Vice-president elect Mike Pence is preparing to become the top liaison between President-elect Trump and Congress, a role that many lawmakers see as critical, and one that will require Pence to do everything from negotiating his directives in the House and Senate to interpreting Trump's tweets.
"I think Pence is going to have a very big role," Senate Republican Conference Committee Chairman John Thune, R-S.D., told the Washington Examiner after meeting privately with him on Wednesday.
With a little more than two weeks to go until he's sworn in as vice president, Pence is already serving as chief Trump translator. During a closed-door meeting with House GOP lawmakers on Wednesday, Pence explained to lawmakers a series of cryptic healthcare policy tweets Trump posted to Twitter, softening the president-elect's seemingly out-of-the-blue warning that the GOP repeal the healthcare law in a "careful" manner that does not leave people stranded.

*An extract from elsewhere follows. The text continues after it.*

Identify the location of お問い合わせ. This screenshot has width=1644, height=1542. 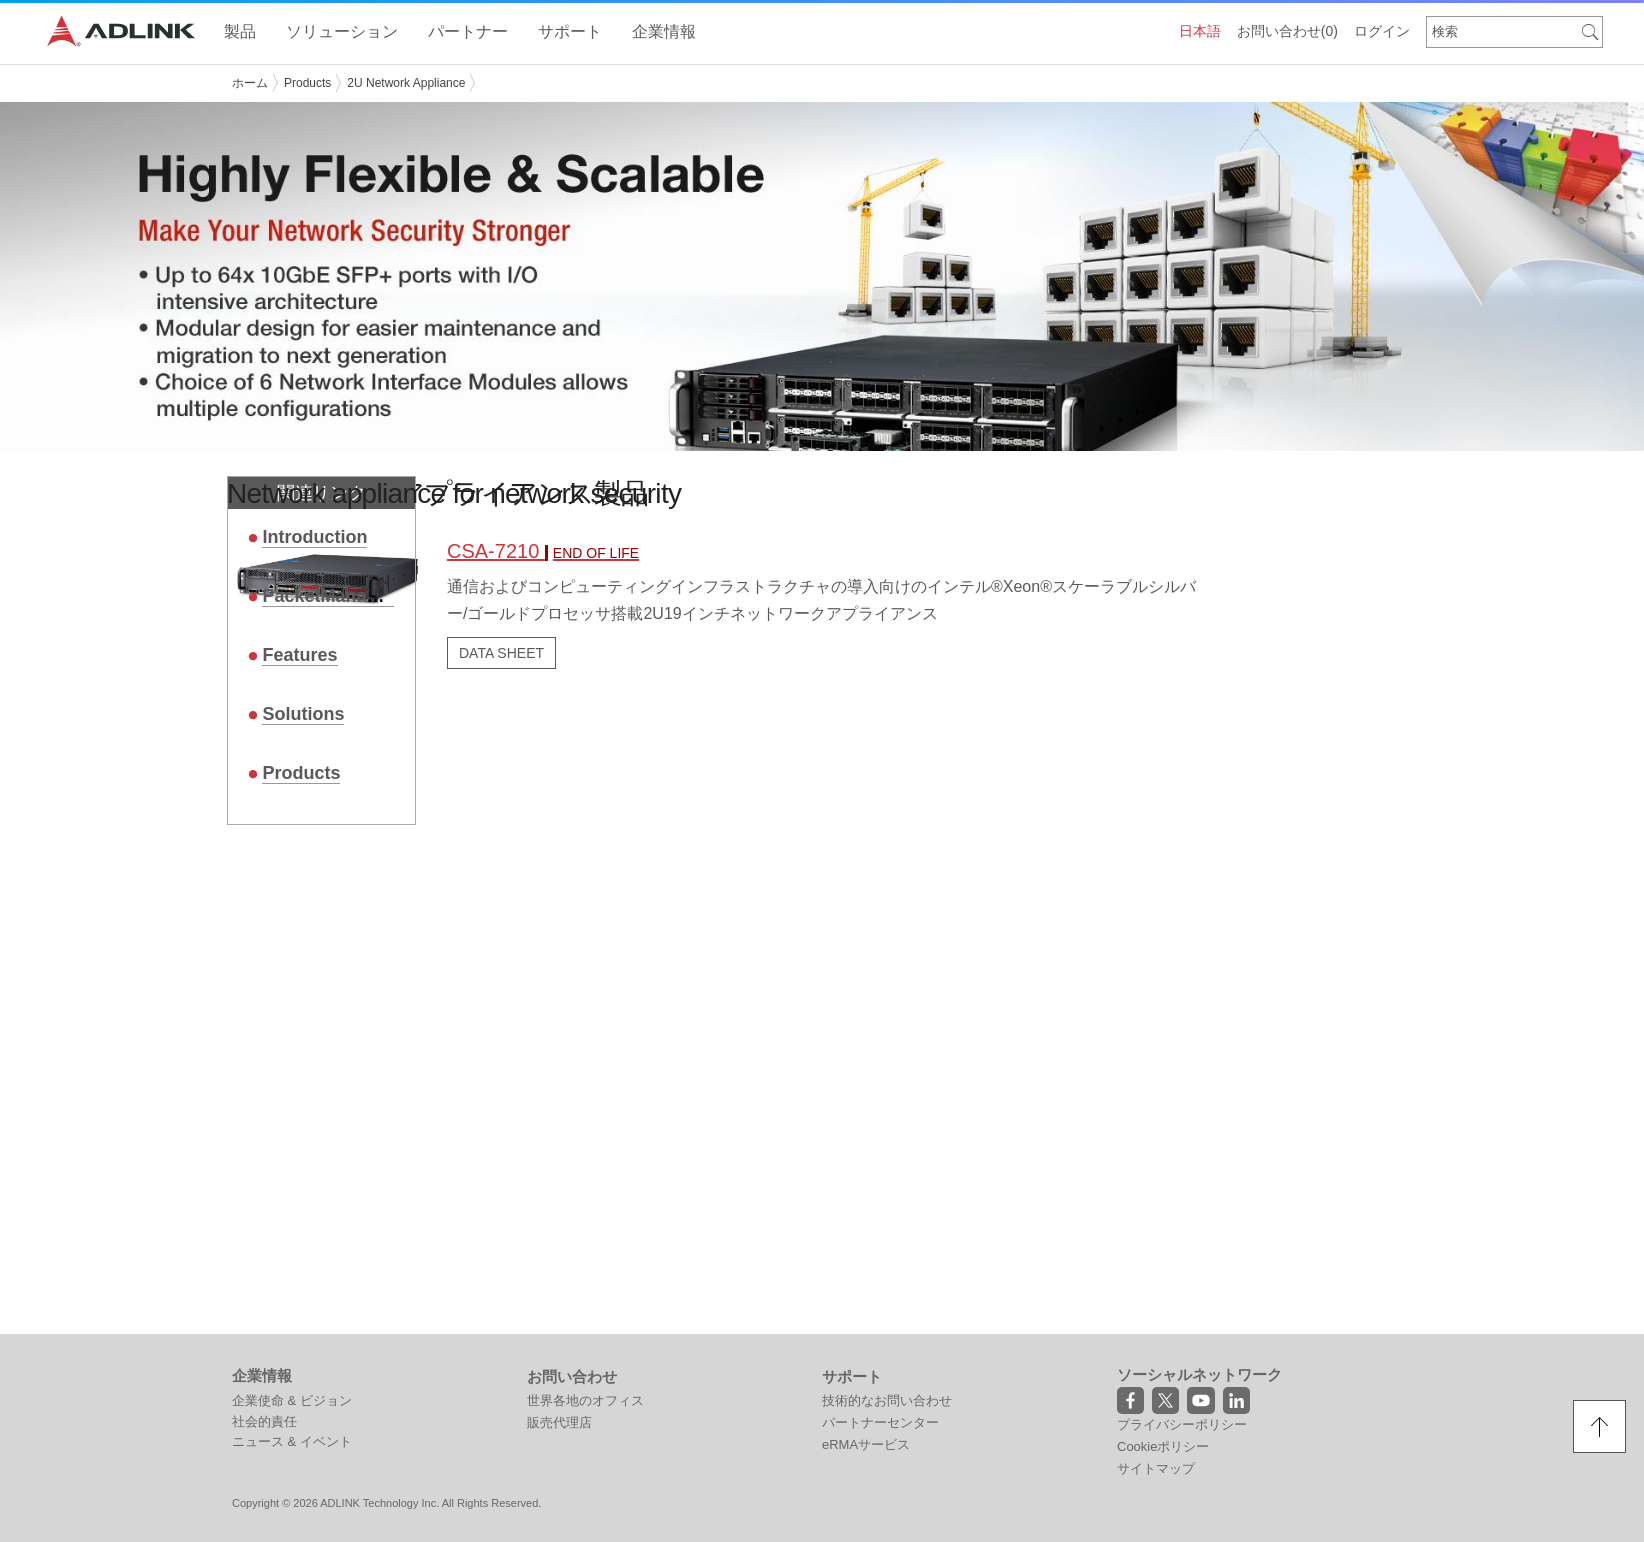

"Look, we're talking about peoples' lives, we're talking about families," Pence said in reference to the Trump tweet. "But we are also talking about a policy that has been a failure virtually since its inception and we intend to, over the course of the coming days and weeks, to be speaking directly to the American people about that failure."
Republican lawmakers said they welcomed Pence's involvement, which will be a stark departure from the Obama administration's estrangement from Capitol Hill.